Él lo correspondió, entre risas que compartieron con Juana.
—Espera, Juana —le pidió Pedro antes de solicitar a un camarero papel y bolígrafo.
Escribió la dirección postal del apartamento y también la de la mansión, por si acaso. Además, añadió su número de móvil y el de Paula, dedujo que tampoco lo tenía—. Toma.
Su suegra se escondió la nota en el escote con discreción y Pedro los acompañó al hall, donde varias doncellas les estaban entregando ya los abrigos a Antonio y a Melisa. Catalina, Samuel, Zaira, Mauro y Bruno también se encontraban allí, al igual que su mujer, a quien, al verlo, se le iluminó el rostro y él sintió un pinchazo en el estómago.
—¿Dónde os hospedáis? —se interesó Catalina—. Os invitamos a comer mañana y así charlamos de la boda —tomó de las manos a Juana.
—¡Sí! —gritó Alejandro, emocionado ante la idea.
—Mañana volvemos a Nueva York —contestó el señor Chaves, con su semblante hastiado—. Algunos tenemos que trabajar —miró a su mujer—, otros vaguearán, como siempre —se giró y observó con acritud a Paula, que se acobardó, reculando por instinto—. Me voy sin conocer a mi nieto, ¿sabes qué significa eso, Elizabeth?
Pedro se interpuso entre padre e hija. Ese odioso hombre era casi tan alto y ancho como él. Sus hermanos carraspearon para aligerar la tensión, pero no obtuvieron éxito.
—Estoy hablando con mi hija —masculló su suegro, alzando su prominente mentón.
—Buen viaje, señor Chaves—estiró un brazo en dirección a la puerta.
Antonio y Pedro se dedicaron la peor de las miradas.
—Por favor... —suplicó Juana—. ¿Nos vamos, Antonio?

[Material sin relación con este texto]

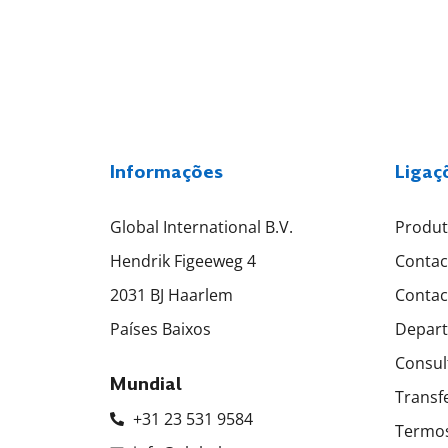
Informações
Ligaç
Global International B.V.
Produ
Hendrik Figeeweg 4
Contac
2031 BJ Haarlem
Contac
Países Baixos
Depart
Consul
Mundial
Transf
+31 23 531 9584
Termos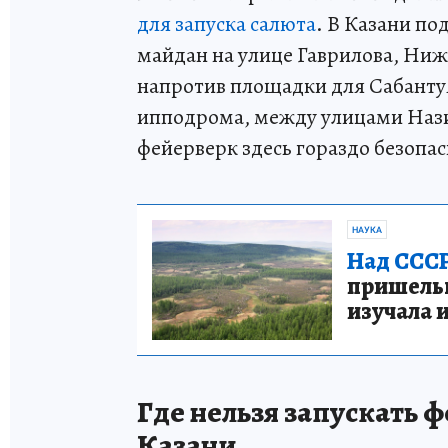
для запуска салюта
. В Казани по
майдан на улице Гаврилова, Ниж
напротив площадки для Сабантуя
ипподрома, между улицами Нази
фейерверк здесь гораздо безопас
НАУКА
Над СССР
пришельце
изучала 
Где нельзя запускать ф
Казани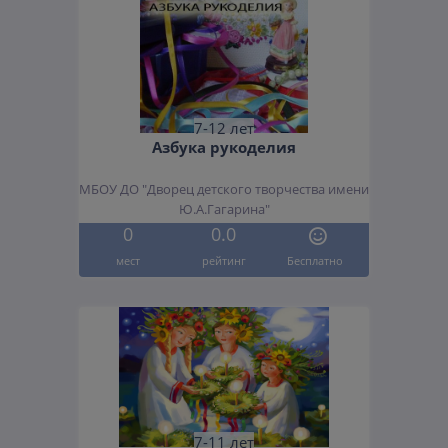
7-12 лет
Азбука рукоделия
МБОУ ДО "Дворец детского творчества имени
Ю.А.Гагарина"
0
0.0
мест
рейтинг
Бесплатно
7-11 лет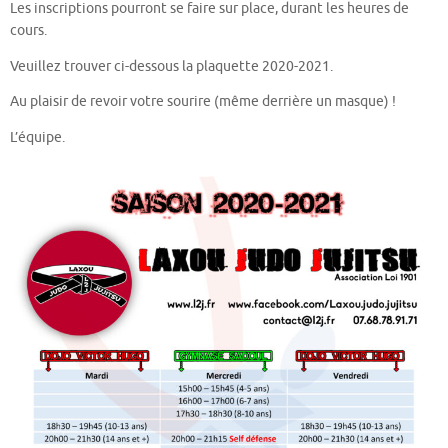
Les inscriptions pourront se faire sur place, durant les heures de
cours.
Veuillez trouver ci-dessous la plaquette 2020-2021.
Au plaisir de revoir votre sourire (même derrière un masque) !
L’équipe.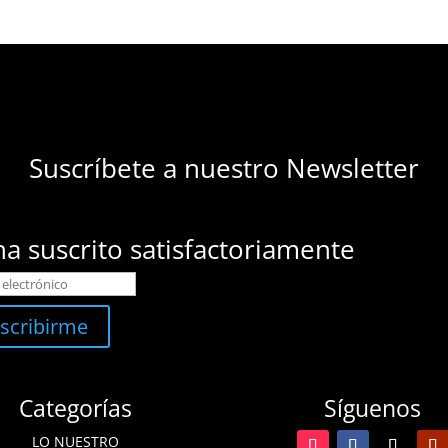
Suscríbete a nuestro Newsletter
ha suscrito satisfactoriamente
scribirme
Categorías
Síguenos
LO NUESTRO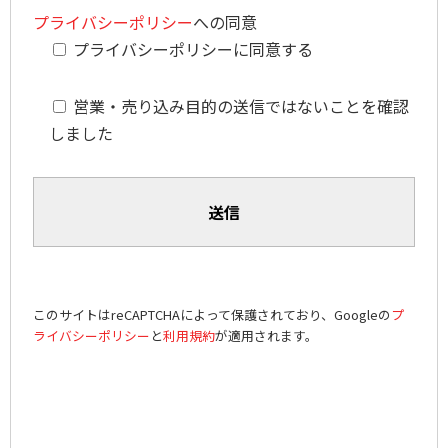
プライバシーポリシー
への同意
プライバシーポリシーに同意する
営業・売り込み目的の送信ではないことを確認
しました
このサイトはreCAPTCHAによって保護されており、Googleの
プ
ライバシーポリシー
と
利用規約
が適用されます。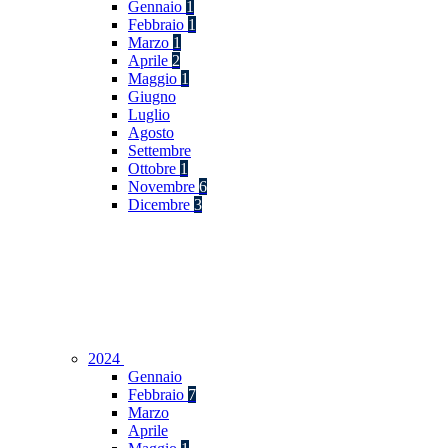
Gennaio
1
Febbraio
1
Marzo
1
Aprile
2
Maggio
1
Giugno
Luglio
Agosto
Settembre
Ottobre
1
Novembre
6
Dicembre
3
2024
Gennaio
Febbraio
7
Marzo
Aprile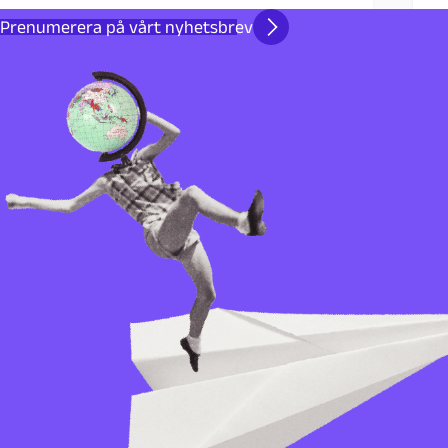
Prenumerera på vårt nyhetsbrev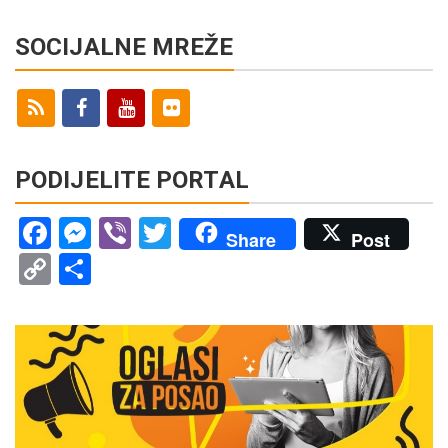
SOCIJALNE MREŽE
PODIJELITE PORTAL
Facebook
Messenger
Viber
Twitter
Share
Post
Copy
Share
Link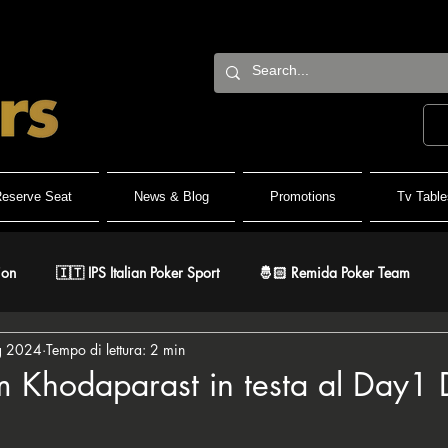
eserve Seat
News & Blog
Promotions
Tv Table
ion
🇮🇹 IPS Italian Poker Sport
🤴🏻 Remida Poker Team
g 2024
Tempo di lettura: 2 min
h Roller
🐺 White Wolf
🔶 BPC Balcan Poker Circuit
🇫
 Khodaparast in testa al Day1 
lle su 5.
r
⚔️ Warriors
🎅🏻 ER Grand Final
♠️ Road to PSPC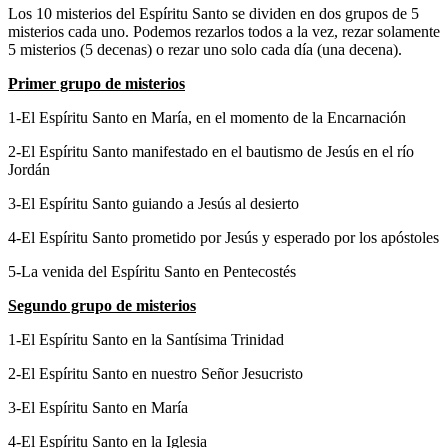
Los 10 misterios del Espíritu Santo se dividen en dos grupos de 5
misterios cada uno. Podemos rezarlos todos a la vez, rezar solamente
5 misterios (5 decenas) o rezar uno solo cada día (una decena).
Primer grupo de misterios
1-El Espíritu Santo en María, en el momento de la Encarnación
2-El Espíritu Santo manifestado en el bautismo de Jesús en el río
Jordán
3-El Espíritu Santo guiando a Jesús al desierto
4-El Espíritu Santo prometido por Jesús y esperado por los apóstoles
5-La venida del Espíritu Santo en Pentecostés
Segundo grupo de misterios
1-El Espíritu Santo en la Santísima Trinidad
2-El Espíritu Santo en nuestro Señor Jesucristo
3-El Espíritu Santo en María
4-El Espíritu Santo en la Iglesia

El mayordomo les abrió al instante. El señor Chaves salió, pero muy despacio, adrede, para aguijonearlo.
—Mamá... —sollozó Paula.
Madre e hija se abrazaron con fuerza, llorando. Alejandro se unió a ellas en iguales condiciones, aunque procuraba esconderlo.

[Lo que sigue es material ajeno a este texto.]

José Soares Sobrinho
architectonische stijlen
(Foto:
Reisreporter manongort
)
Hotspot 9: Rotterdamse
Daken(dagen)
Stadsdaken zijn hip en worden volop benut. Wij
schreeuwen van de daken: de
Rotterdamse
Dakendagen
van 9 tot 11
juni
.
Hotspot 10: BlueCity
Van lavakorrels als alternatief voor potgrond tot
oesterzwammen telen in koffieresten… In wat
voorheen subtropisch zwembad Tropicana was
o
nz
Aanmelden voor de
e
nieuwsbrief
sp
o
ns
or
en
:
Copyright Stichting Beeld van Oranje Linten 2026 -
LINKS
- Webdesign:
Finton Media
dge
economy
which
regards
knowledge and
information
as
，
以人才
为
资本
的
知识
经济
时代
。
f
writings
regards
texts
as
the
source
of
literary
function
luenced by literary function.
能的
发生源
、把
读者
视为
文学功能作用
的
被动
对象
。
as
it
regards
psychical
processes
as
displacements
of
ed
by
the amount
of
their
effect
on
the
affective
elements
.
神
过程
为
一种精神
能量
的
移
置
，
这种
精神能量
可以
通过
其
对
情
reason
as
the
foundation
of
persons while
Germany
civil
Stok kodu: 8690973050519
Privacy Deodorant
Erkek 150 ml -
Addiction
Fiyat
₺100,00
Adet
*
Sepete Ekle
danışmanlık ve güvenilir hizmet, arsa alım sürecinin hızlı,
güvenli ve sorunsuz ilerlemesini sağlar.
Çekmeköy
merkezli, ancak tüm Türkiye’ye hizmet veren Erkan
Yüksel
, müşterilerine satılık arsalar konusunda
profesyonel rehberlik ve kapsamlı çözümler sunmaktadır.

—¡Vámonos ya! —vociferó Antonio desde la calle.
Juana acarició el rostro de su niña y sonrió con una tristeza inmensa.
—Cuidadme a mi princesita —y se fue.
Melisa lanzó un beso a Pedro antes de marcharse también. Él gruñó. Su familia se quedó pasmada ante tal descaro del maniquí.
—Yo... —dijo Paula, retrocediendo hacia las escaleras—. Necesito... Solo un momento...
Pedro acortó la distancia y la tomó de la barbilla.
—El tiempo que quieras, rubia —la besó en la frente.
—Gracias... —pronunció en un hilo de voz, se giró y subió los peldaños corriendo.
Él suspiró sonoramente, contemplándola hasta perderla de vista.
—¡Oh! —chilló su madre, desquiciada—. Juana y Ale son un amor, pero él... ¡Odio a ese hombre! Has hecho muy bien en enfrentarlo, hijo.
—Creo que lo que he hecho ha sido alentarlo —murmuró Pedro, pensativo —. No es un hombre a quien le guste que lo desafíen. Y eso es lo que he hecho más de una vez —respiró hondo con fuerza—. Y la zorra de su hija...
—Esa boca, cariño —lo reprendió Catalina en un acto reflejo.
—¡Y una mierda! —estalló él, haciendo aspavientos—. ¡Es una zorra, joder!